Just-In-Time Compiled WebAssembly on Microcontrollers
Summary
WebAssembly (WASM) is increasingly used as a standardized, virtual RISC instruction set outside of web applications. WASM's architecture is designed to be platform-independent: instead of having complex instructions that perform tasks such as calling JavaScript or modifying a website, WASM applications call generic functions offered by the environment (aka embedder). The Java virtual machine might share the most similarities with WebAssembly: they are both virtual bytecode formats that different source languages get compiled to, they have a number of execution engines for different platforms, and they aim to have better safety guarantees (e.g. no segmentation faults) than machine code.
A reoccurring problem with using the JVM for new use-cases is that it is a complex instruction set architecture. There are operations that perform very complex – and thus hard to implement – tasks. For example, the invokeinterface opcode makes no sense other than for dynamically dispatched, object-oriented languages.
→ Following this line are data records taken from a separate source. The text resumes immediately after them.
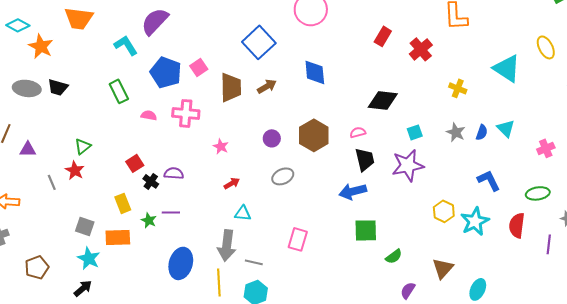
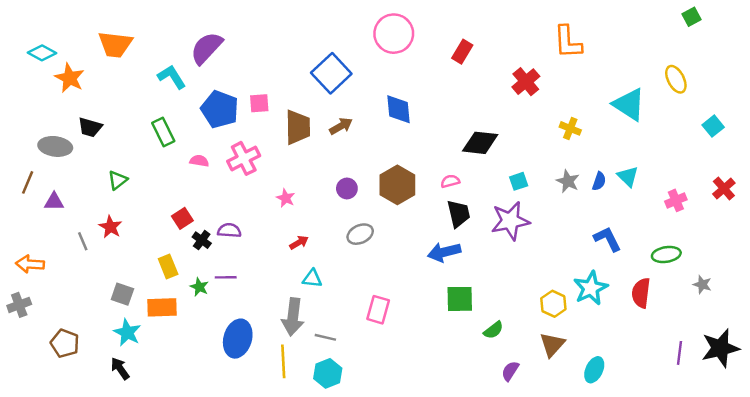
red rectangle: (383, 36) -> (462, 52), moved
pink square: (199, 67) -> (259, 103), turned 30
gray ellipse: (27, 88) -> (55, 146), moved
pink cross: (186, 113) -> (244, 158), turned -32
green triangle: (83, 146) -> (118, 180), moved
yellow hexagon: (444, 211) -> (553, 304), moved
purple line: (549, 244) -> (679, 353), moved
brown pentagon: (37, 267) -> (65, 343), turned -30
black arrow: (83, 288) -> (120, 369), turned -84

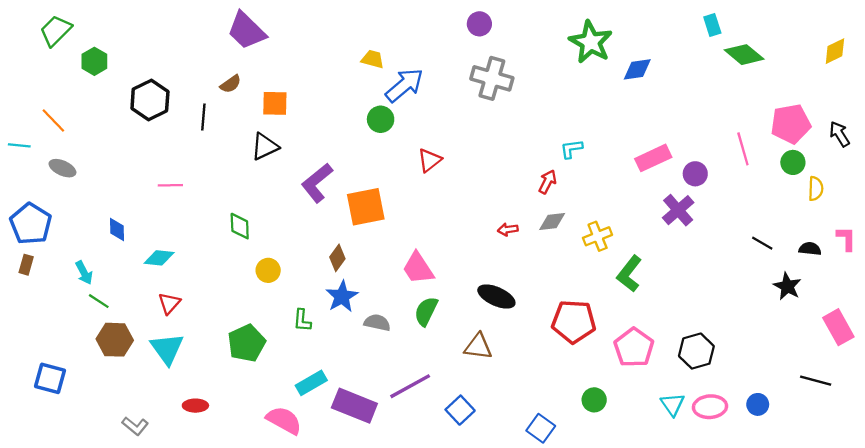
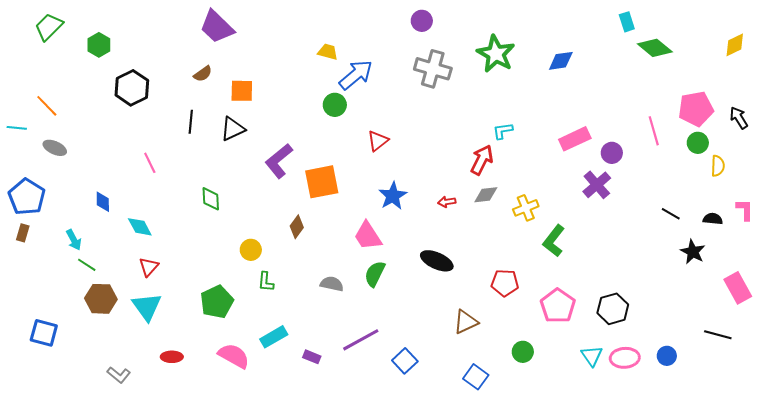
green star: (591, 42) -> (496, 54), moved
green hexagon: (94, 61) -> (99, 45), moved
black line: (203, 117) -> (191, 122), moved
red arrow: (548, 182) -> (482, 160), size x1.4
pink line: (170, 185) -> (150, 163), turned 65
cyan diamond: (159, 258) -> (140, 227), turned 56
yellow circle: (268, 270) -> (251, 250), moved
blue star: (342, 296) -> (393, 196), moved
red pentagon: (574, 321) -> (505, 283), size x0.7
brown triangle: (478, 346) -> (466, 322), moved, turned -32
purple rectangle: (354, 406) -> (312, 357), size x0.5
pink semicircle: (284, 420) -> (234, 356), moved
Implementing these operations comes at a cost: the memory requirements of the JVM are notoriously high, which makes it ill-suited for constrained devices, such as microcontrollers. The outcome is that for the most part these devices still rely on natively compiled code, usually written in C, which has to be device-specific and doesn't offer any safety guarantees.
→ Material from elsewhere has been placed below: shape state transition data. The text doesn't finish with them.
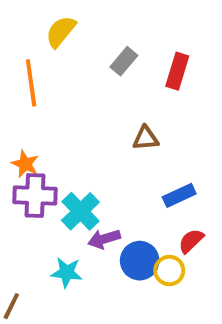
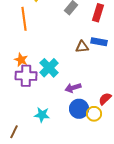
blue rectangle: (179, 195) -> (99, 42), moved, turned 35
cyan cross: (80, 211) -> (49, 68), moved
purple arrow: (104, 239) -> (73, 88), moved

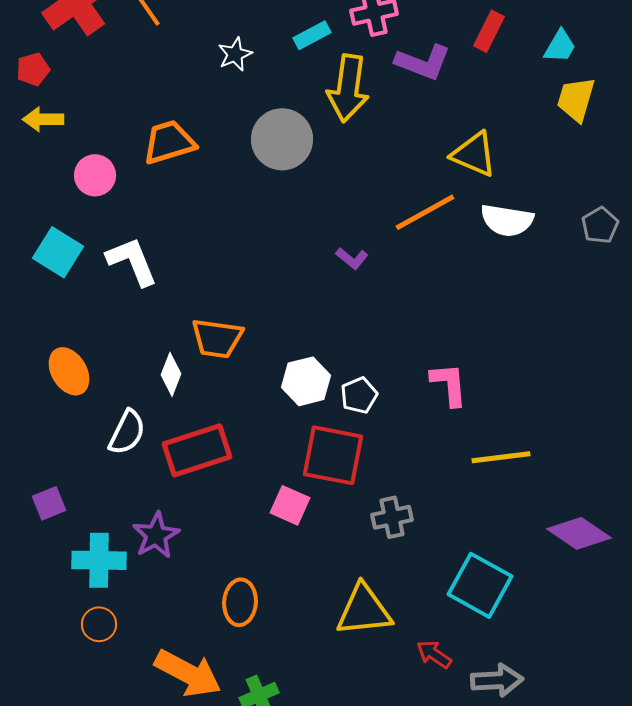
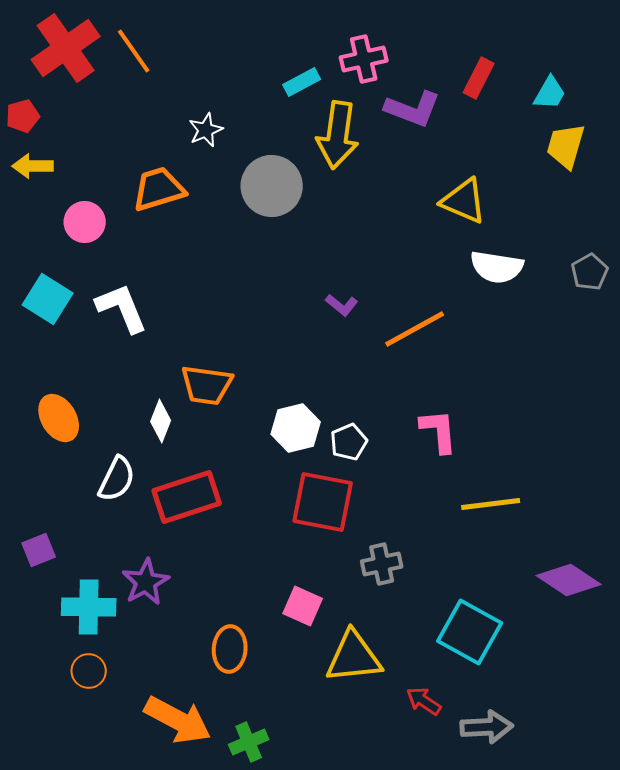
white star: (235, 54) -> (206, 130), moved
orange line: (425, 212) -> (415, 329), moved
pink square: (290, 505) -> (303, 606), moved

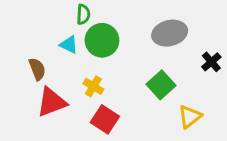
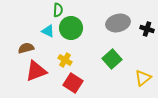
black cross: (211, 62) -> (147, 29), moved, turned -32
brown semicircle: (37, 69) -> (26, 48), turned -84
yellow triangle: (190, 117) -> (143, 78), moved

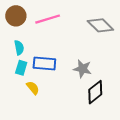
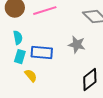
gray star: (83, 69) -> (77, 45), moved

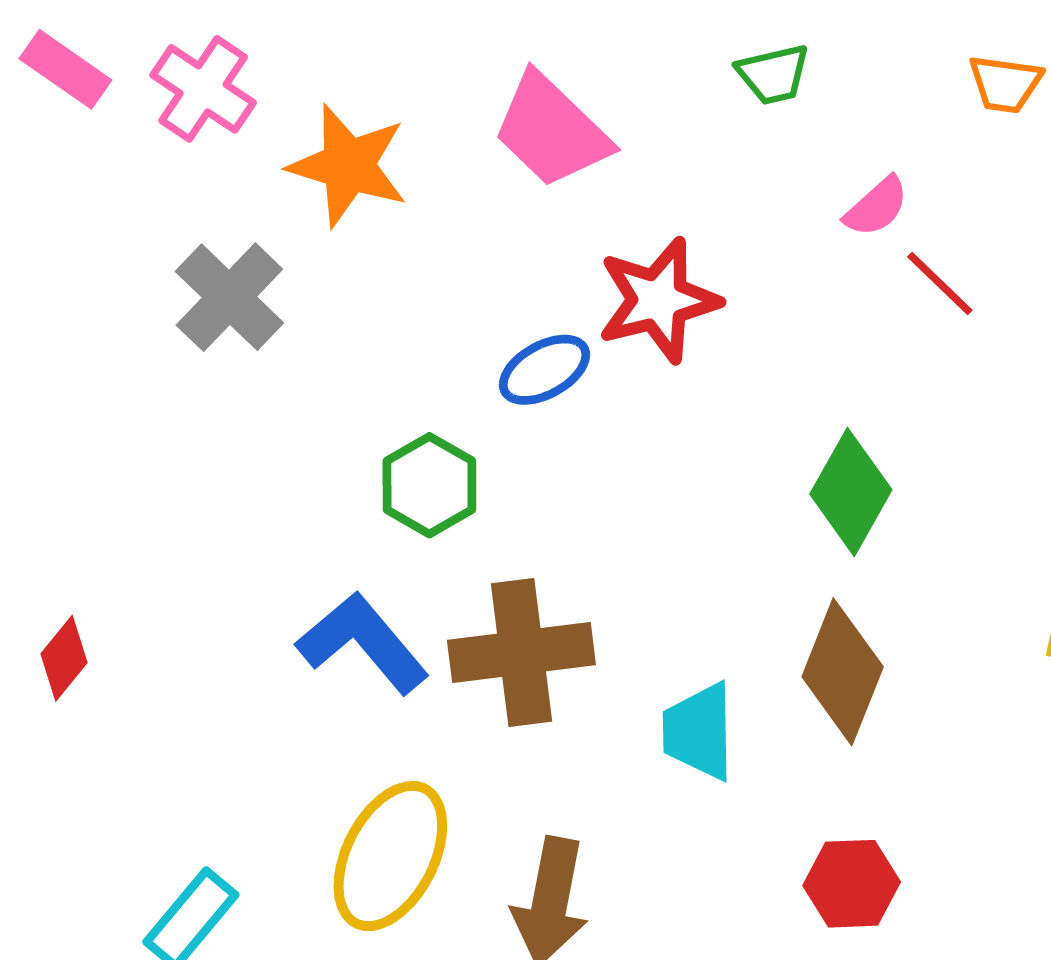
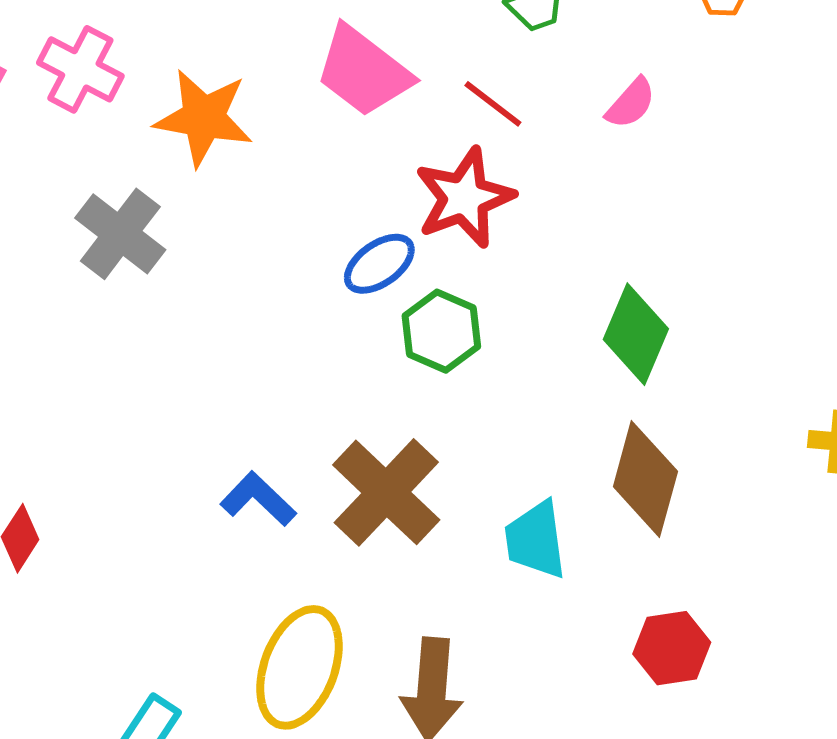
red line: (940, 284) -> (493, 104), moved
green hexagon: (429, 485) -> (441, 331), moved
blue L-shape: (363, 643) -> (258, 499), size x0.7
brown cross: (521, 652) -> (386, 492), turned -33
In this Bachelor's thesis and paper I look at common dynamic Just-In-Time compilation techniques used widely in interpreted languages such as Java, Scheme, SmallTalk, or JavaScript and evaluate them for use in a low-resource, microcontroller compatible WASM runtime. Such dynamic optimizations are accredited for removing much of the overhead of dynamic dispatch and object-orientation in widely used languages like Java, even being able to surpass the performance of native C code in some applications. With energy- and memory-efficiency being extremely important to applications running in microcontrollers, these techniques could make WebAssembly a viable alternative to bare-metal C code.